Thursday, September 22, 2011

Our wits have long turned

In his new book "The Forever War," Dexter Filkins quotes a Marine describing war: “When you’re training for this, you joke about it, you can’t wait to see the real thing. Then when you see it, when you see the real thing, you never want to see it again.” Although this simple but devastating observation was made by a young Marine who saw combat in Afghanistan, it could have been made by a mud-encrusted Doughboy in the Argonne, a Johnny Reb retreating at Gettysburg or a Roman centurion standing amid butchered bodies on a Carthaginian plain. This time it will be different, the old men pledge. It will be the war to end all wars. And it will surely be over by Christmas. And yet war's result is always the same: catastrophe, win or lose. Over countless millenia, young soldiers have marched exultant into war ― for king, for country, for vengeance, for glory ― only to return home chastened and hollowed by war's ugly reality. But tangible memories of the "real thing," as the young Marine put it, evanesce almost as quickly as the smoke from the last canon fired. Veterans understandably retreat into themselves, fleeing the awfulness they've seen.
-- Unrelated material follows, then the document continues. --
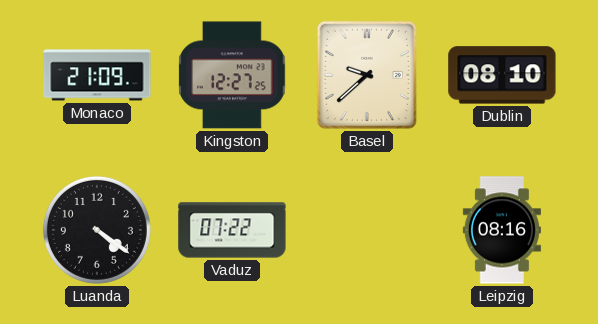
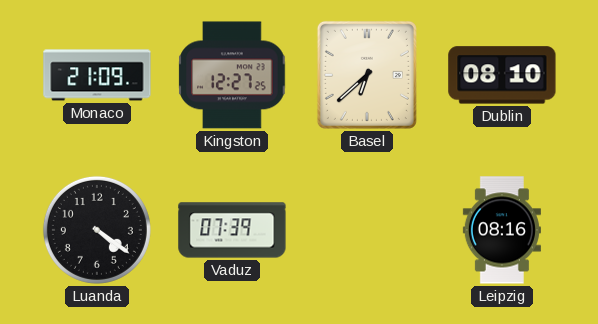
Basel: 9:38 -> 6:38
Vaduz: 07:22 -> 07:39
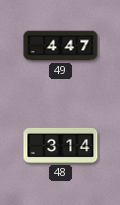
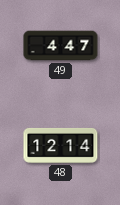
48: 3:14 -> 12:14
Stirred by gratitude (and guilt), the citizenry and its impressionable young, both wholly innocent of war's reality, mount their soldiers on heroic pedestals. The war is inevitably pasteurized as the necessary conflict between good and evil, one bravely fought by the latest Greatest Generation. War of course is always most righteous for those not obligated to fight it or for jocular young soldiers not yet exposed to the coppery taste of its bloody reality. Thus the endless cycle begins anew. Realizing he is going mad, Shakespeare's King Lear lamented, "My wits begin to turn." I'm afraid humanity's wits in matters of war turned long ago.